** Excerpted data follows **

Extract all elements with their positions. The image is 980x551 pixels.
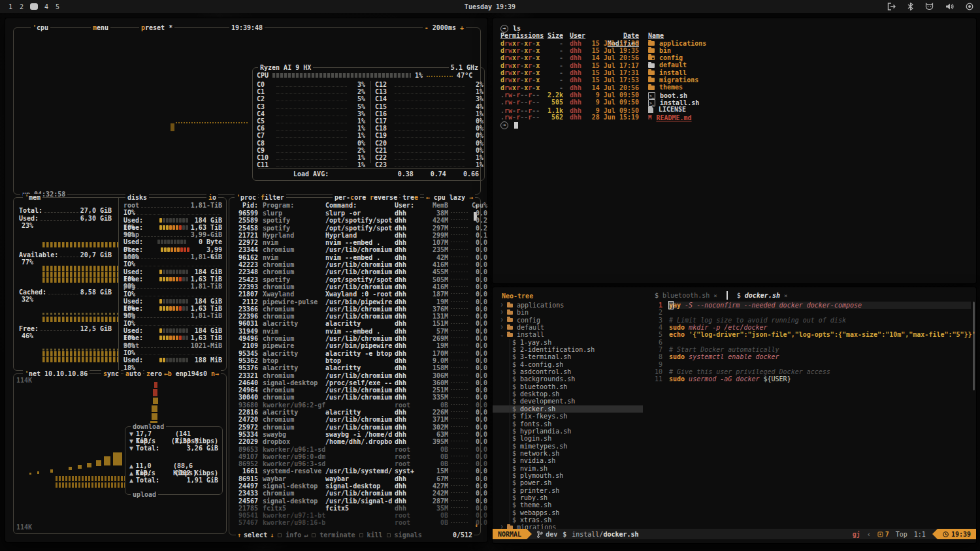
preset-button[interactable]: preset * bbox=[139, 24, 174, 31]
cpu-panel-title[interactable]: 'cpu bbox=[31, 24, 50, 31]
workspace-4[interactable]: 4 bbox=[44, 3, 49, 10]
record-icon[interactable] bbox=[966, 3, 973, 10]
process-row[interactable]: 95376alacrittyalacrittydhh158M0.0 bbox=[233, 364, 470, 371]
tree-item-backgrounds-sh[interactable]: $backgrounds.sh bbox=[493, 375, 643, 383]
process-row[interactable]: 23433chromium/usr/lib/chromium/dhh242M0.… bbox=[233, 490, 470, 497]
tree-item-bin[interactable]: ❯bin bbox=[493, 309, 643, 316]
tree-item-fonts-sh[interactable]: $fonts.sh bbox=[493, 420, 643, 428]
signals-key[interactable]: signals bbox=[395, 531, 422, 539]
tree-item-3-terminal-sh[interactable]: $3-terminal.sh bbox=[493, 353, 643, 360]
proc-sort-switcher[interactable]: ← cpu lazy → bbox=[424, 194, 475, 201]
process-row[interactable]: 22972nvimnvim --embed .dhh107M0.0 bbox=[233, 239, 470, 246]
process-row[interactable]: 31949nvimnvim --embed .dhh57M0.0 bbox=[233, 328, 470, 335]
process-row[interactable]: 49496chromium/usr/lib/chromium/dhh269M0.… bbox=[233, 335, 470, 342]
process-row[interactable]: 25458spotify/opt/spotify/spotidhh297M0.2 bbox=[233, 225, 470, 232]
cat-icon[interactable] bbox=[925, 3, 934, 10]
process-row[interactable]: 22348chromium/usr/lib/chromium/dhh455M0.… bbox=[233, 268, 470, 276]
proc-scroll-up-icon[interactable]: ↑ bbox=[474, 202, 478, 210]
tree-item-ruby-sh[interactable]: $ruby.sh bbox=[493, 494, 643, 501]
reverse-toggle[interactable]: reverse bbox=[368, 194, 399, 201]
code-editor[interactable]: 1yay -S --noconfirm --needed docker dock… bbox=[648, 302, 971, 383]
process-row[interactable]: 49107kworker/u96:0-dmroot0B0.0 bbox=[233, 453, 470, 460]
per-core-toggle[interactable]: per-core bbox=[333, 194, 368, 201]
select-key[interactable]: select bbox=[244, 531, 267, 539]
process-row[interactable]: 93680kworker/u96:2-gfroot0B0.0 bbox=[233, 401, 470, 409]
tree-item-development-sh[interactable]: $development.sh bbox=[493, 398, 643, 405]
process-row[interactable]: 22393chromium/usr/lib/chromium/dhh416M0.… bbox=[233, 283, 470, 291]
tree-item-nvidia-sh[interactable]: $nvidia.sh bbox=[493, 457, 643, 464]
tree-item-bluetooth-sh[interactable]: $bluetooth.sh bbox=[493, 383, 643, 390]
tree-item-webapps-sh[interactable]: $webapps.sh bbox=[493, 509, 643, 516]
process-row[interactable]: 1661systemd-resolve/usr/lib/systemd/ssys… bbox=[233, 467, 470, 475]
process-row[interactable]: 90541kworker/u97:1-btroot0B0.0 bbox=[233, 512, 470, 519]
process-row[interactable]: 21785fcitx5fcitx5dhh35M0.0 bbox=[233, 505, 470, 512]
plugin-updates[interactable]: 7 bbox=[877, 531, 889, 538]
tree-item-config[interactable]: ❯config bbox=[493, 317, 643, 324]
process-row[interactable]: 42223chromium/usr/lib/chromium/dhh416M0.… bbox=[233, 261, 470, 268]
tree-item-plymouth-sh[interactable]: $plymouth.sh bbox=[493, 472, 643, 479]
disks-panel-title[interactable]: disks bbox=[125, 194, 149, 201]
tab-docker-sh[interactable]: $ docker.sh × bbox=[730, 292, 794, 299]
process-row[interactable]: 24497signal-desktopsignal-desktopdhh427M… bbox=[233, 482, 470, 490]
tree-item-4-config-sh[interactable]: $4-config.sh bbox=[493, 361, 643, 368]
workspace-2[interactable]: 2 bbox=[19, 3, 24, 10]
process-row[interactable]: 86952kworker/u96:3-sdroot0B0.0 bbox=[233, 460, 470, 467]
tree-item-mimetypes-sh[interactable]: $mimetypes.sh bbox=[493, 443, 643, 450]
tree-item-login-sh[interactable]: $login.sh bbox=[493, 435, 643, 442]
process-row[interactable]: 23344chromium/usr/lib/chromium/dhh235M0.… bbox=[233, 246, 470, 253]
tree-item-asdcontrol-sh[interactable]: $asdcontrol.sh bbox=[493, 368, 643, 375]
mem-panel-title[interactable]: 'mem bbox=[23, 194, 42, 201]
filter-button[interactable]: filter bbox=[259, 194, 286, 201]
tree-item-hyprlandia-sh[interactable]: $hyprlandia.sh bbox=[493, 428, 643, 435]
process-row[interactable]: 95345alacrittyalacritty -e btopdhh170M0.… bbox=[233, 350, 470, 357]
process-row[interactable]: 23321chromium/usr/lib/chromium/dhh306M0.… bbox=[233, 372, 470, 379]
close-tab-icon[interactable]: × bbox=[713, 292, 717, 299]
process-row[interactable]: 95334swaybgswaybg -i /home/dhdhh63M0.0 bbox=[233, 431, 470, 438]
process-row[interactable]: 2109pipewire/usr/bin/pipewiredhh19M0.0 bbox=[233, 342, 470, 349]
tree-item-printer-sh[interactable]: $printer.sh bbox=[493, 487, 643, 494]
workspace-5[interactable]: 5 bbox=[55, 3, 60, 10]
process-row[interactable]: 24720chromium/usr/lib/chromium/dhh371M0.… bbox=[233, 416, 470, 423]
tree-item-fix-fkeys-sh[interactable]: $fix-fkeys.sh bbox=[493, 413, 643, 420]
tree-item-network-sh[interactable]: $network.sh bbox=[493, 450, 643, 457]
process-row[interactable]: 89653kworker/u96:1-sdroot0B0.0 bbox=[233, 446, 470, 453]
workspace-1[interactable]: 1 bbox=[8, 3, 13, 10]
process-row[interactable]: 96162nvimnvim --embed .dhh42M0.0 bbox=[233, 254, 470, 261]
process-row[interactable]: 21721HyprlandHyprlanddhh299M0.1 bbox=[233, 232, 470, 239]
tree-item-theme-sh[interactable]: $theme.sh bbox=[493, 501, 643, 509]
process-row[interactable]: 30040chromium/usr/lib/chromium/dhh335M0.… bbox=[233, 394, 470, 401]
process-row[interactable]: 25972chromium/usr/lib/chromium/dhh302M0.… bbox=[233, 424, 470, 431]
tree-item-2-identification-sh[interactable]: $2-identification.sh bbox=[493, 346, 643, 353]
tree-item-desktop-sh[interactable]: $desktop.sh bbox=[493, 390, 643, 398]
volume-icon[interactable] bbox=[945, 3, 954, 10]
process-row[interactable]: 95362btopbtopdhh9.0M0.0 bbox=[233, 357, 470, 364]
process-row[interactable]: 25589spotify/opt/spotify/spotidhh424M0.2 bbox=[233, 217, 470, 224]
process-row[interactable]: 57467kworker/u98:16-broot0B0.0 bbox=[233, 519, 470, 526]
process-row[interactable]: 86915waybarwaybardhh67M0.0 bbox=[233, 475, 470, 482]
proc-panel-title[interactable]: 'proc bbox=[235, 194, 258, 201]
tree-item-docker-sh[interactable]: $docker.sh bbox=[493, 405, 643, 413]
process-row[interactable]: 24567signal-desktop/usr/lib/signal-dedhh… bbox=[233, 497, 470, 505]
process-row[interactable]: 21807XwaylandXwayland :0 -rootldhh187M0.… bbox=[233, 291, 470, 298]
process-row[interactable]: 24964chromium/usr/lib/chromium/dhh251M0.… bbox=[233, 386, 470, 394]
tab-bluetooth-sh[interactable]: $ bluetooth.sh × bbox=[648, 292, 724, 299]
tree-item-1-yay-sh[interactable]: $1-yay.sh bbox=[493, 339, 643, 346]
tree-item-install[interactable]: ⌄install bbox=[493, 331, 643, 338]
kill-key[interactable]: kill bbox=[367, 531, 383, 539]
tree-item-xtras-sh[interactable]: $xtras.sh bbox=[493, 516, 643, 524]
tree-item-nvim-sh[interactable]: $nvim.sh bbox=[493, 465, 643, 472]
close-tab-icon[interactable]: × bbox=[784, 292, 787, 299]
process-row[interactable]: 22029dropbox/home/dhh/.dropboxdhh395M0.0 bbox=[233, 438, 470, 445]
process-row[interactable]: 23366chromium/usr/lib/chromium/dhh376M0.… bbox=[233, 306, 470, 313]
editor-scrollbar[interactable] bbox=[973, 302, 975, 390]
process-row[interactable]: 22816alacrittyalacrittydhh226M0.0 bbox=[233, 409, 470, 416]
refresh-interval[interactable]: - 2000ms + bbox=[423, 24, 466, 31]
logout-icon[interactable] bbox=[887, 3, 896, 10]
bluetooth-icon[interactable] bbox=[907, 3, 913, 10]
tree-toggle[interactable]: tree bbox=[400, 194, 420, 201]
input-line[interactable]: → bbox=[500, 121, 970, 129]
menu-button[interactable]: menu bbox=[91, 24, 110, 31]
tree-item-applications[interactable]: ❯applications bbox=[493, 302, 643, 309]
process-row[interactable]: 25423spotify/opt/spotify/spotidhh505M0.0 bbox=[233, 276, 470, 283]
workspace-3[interactable] bbox=[30, 3, 38, 10]
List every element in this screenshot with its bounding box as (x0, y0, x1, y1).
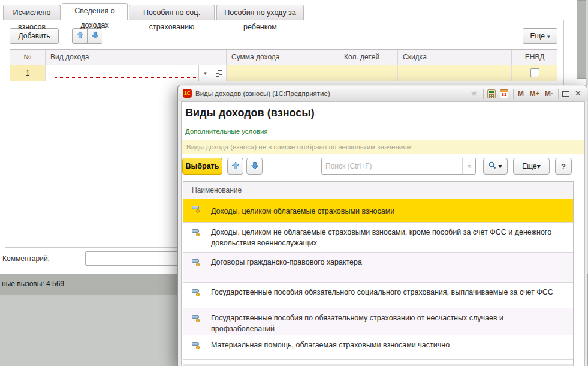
income-sum-cell[interactable] (227, 65, 339, 81)
column-header-discount[interactable]: Скидка (398, 50, 512, 65)
list-item[interactable]: Доходы, целиком не облагаемые страховыми… (183, 223, 573, 253)
main-window-button[interactable]: M (516, 89, 526, 99)
list-item-icon (192, 289, 201, 297)
children-count-cell[interactable] (339, 65, 398, 81)
arrow-up-icon (231, 161, 240, 172)
additional-conditions-link[interactable]: Дополнительные условия (185, 128, 268, 135)
column-header-income-type[interactable]: Вид дохода (46, 50, 227, 65)
search-input[interactable] (322, 158, 462, 174)
clear-icon: × (467, 163, 471, 170)
list-item[interactable]: Доходы, целиком облагаемые страховыми вз… (183, 199, 573, 223)
list-item-icon (192, 229, 201, 237)
window-scrollbar-thumb[interactable] (577, 0, 586, 79)
discount-cell[interactable] (398, 65, 512, 81)
list-item-icon (192, 315, 201, 323)
search-options-button[interactable]: ▾ (483, 158, 508, 175)
tab-income-info[interactable]: Сведения о доходах (62, 3, 128, 20)
close-main-window-button[interactable]: M- (542, 89, 556, 99)
chevron-down-icon: ▾ (498, 162, 502, 170)
table-row-number[interactable]: 1 (10, 65, 46, 81)
more-button[interactable]: Еще▾ (523, 28, 557, 44)
search-clear-button[interactable]: × (462, 158, 475, 174)
list-item-label: Доходы, целиком облагаемые страховыми вз… (211, 206, 565, 217)
search-icon (489, 161, 496, 171)
list-item-icon (192, 206, 201, 214)
chevron-down-icon: ▾ (204, 70, 207, 76)
titlebar-separator (558, 89, 559, 99)
list-item-label: Государственные пособия по обязательному… (211, 313, 565, 334)
list-item-icon (192, 342, 201, 350)
more-button-label: Еще (522, 162, 536, 170)
open-icon (216, 70, 222, 77)
list-item-icon (192, 259, 201, 267)
arrow-down-icon (251, 161, 259, 172)
dialog-titlebar[interactable]: 1С Виды доходов (взносы) (1С:Предприятие… (179, 86, 587, 101)
dialog-heading: Виды доходов (взносы) (185, 107, 315, 119)
move-down-button-dialog[interactable] (246, 158, 263, 175)
screen: Исчислено взносов Сведения о доходах Пос… (0, 0, 588, 366)
income-type-dropdown-button[interactable]: ▾ (198, 65, 212, 81)
list-item[interactable]: Материальная помощь, облагаемая страховы… (183, 335, 573, 360)
list-item-label: Договоры гражданско-правового характера (211, 257, 565, 268)
more-button-dialog[interactable]: Еще▾ (513, 158, 550, 175)
calendar-icon[interactable]: 31 (500, 89, 508, 98)
list-item-label: Материальная помощь, облагаемая страховы… (211, 340, 565, 350)
envd-cell (512, 65, 557, 81)
arrow-down-icon (91, 31, 99, 41)
list-item[interactable]: Договоры гражданско-правового характера (183, 253, 573, 283)
list-footer (183, 364, 573, 366)
income-types-list: Наименование Доходы, целиком облагаемые … (183, 181, 574, 366)
filter-info-bar: Виды дохода (взноса) не в списке:отобран… (182, 140, 584, 154)
dialog-title: Виды доходов (взносы) (1С:Предприятие) (195, 90, 330, 97)
calendar-day: 31 (500, 92, 508, 97)
tab-childcare-benefits[interactable]: Пособия по уходу за ребенком (216, 5, 304, 20)
comment-label: Комментарий: (2, 254, 50, 263)
list-column-header[interactable]: Наименование (183, 182, 573, 199)
1c-logo-icon: 1С (183, 89, 192, 98)
envd-checkbox[interactable] (530, 68, 539, 77)
titlebar-separator (483, 89, 484, 99)
search-box: × (321, 158, 476, 175)
column-header-income-sum[interactable]: Сумма дохода (227, 50, 339, 65)
help-button[interactable]: ? (555, 158, 572, 175)
list-item-label: Доходы, целиком не облагаемые страховыми… (211, 227, 565, 248)
open-main-window-button[interactable]: M+ (528, 89, 541, 99)
required-field-underline (55, 77, 198, 78)
column-header-children-count[interactable]: Кол. детей (339, 50, 398, 65)
tab-social-insurance-benefits[interactable]: Пособия по соц. страхованию (129, 5, 215, 20)
status-text: ные вызовы: 4 569 (2, 280, 64, 288)
list-item-label: Государственные пособия обязательного со… (211, 287, 565, 298)
column-header-number[interactable]: № (10, 50, 46, 65)
open-value-button[interactable] (212, 65, 227, 81)
titlebar-separator (513, 89, 514, 99)
close-icon[interactable]: ✕ (575, 89, 581, 98)
tab-calculated-contributions[interactable]: Исчислено взносов (3, 5, 61, 20)
chevron-down-icon: ▾ (537, 162, 541, 170)
income-types-dialog: 1С Виды доходов (взносы) (1С:Предприятие… (177, 85, 587, 366)
chevron-down-icon: ▾ (547, 34, 550, 40)
maximize-icon[interactable] (562, 91, 569, 97)
calculator-icon[interactable] (487, 89, 496, 98)
column-header-envd[interactable]: ЕНВД (512, 50, 557, 65)
list-item[interactable]: Государственные пособия обязательного со… (183, 283, 573, 308)
favorites-star-icon[interactable]: ★ (471, 89, 478, 98)
income-type-cell[interactable] (46, 65, 198, 81)
more-button-label: Еще (530, 32, 545, 40)
list-item[interactable]: Государственные пособия по обязательному… (183, 308, 573, 335)
move-up-button-dialog[interactable] (227, 158, 243, 175)
arrow-up-icon (76, 31, 84, 41)
select-button[interactable]: Выбрать (182, 158, 222, 175)
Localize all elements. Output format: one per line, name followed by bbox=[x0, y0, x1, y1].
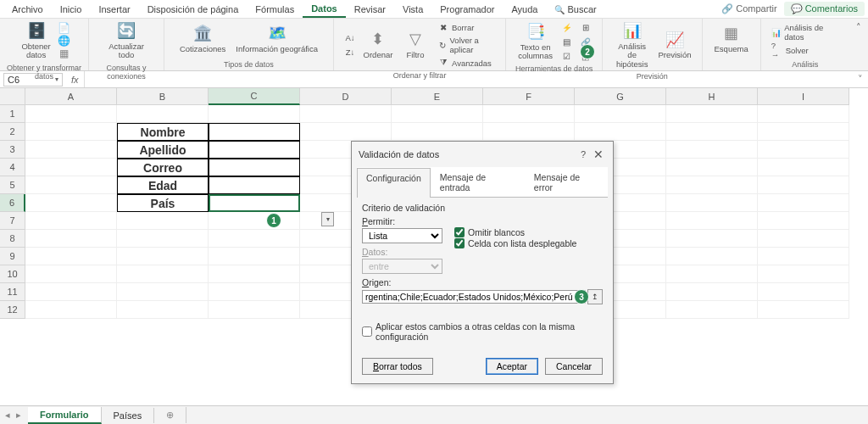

** End of Excerpted data **

## Goal of the exercise
Look through the entries above, find each line containing "Предприятие", and copy it.

## Answer box
dialog-titlebar[interactable]: 1С Виды доходов (взносы) (1С:Предприятие… (179, 86, 587, 101)
dialog-title: Виды доходов (взносы) (1С:Предприятие) (195, 90, 330, 97)
income-types-dialog: 1С Виды доходов (взносы) (1С:Предприятие… (177, 85, 587, 366)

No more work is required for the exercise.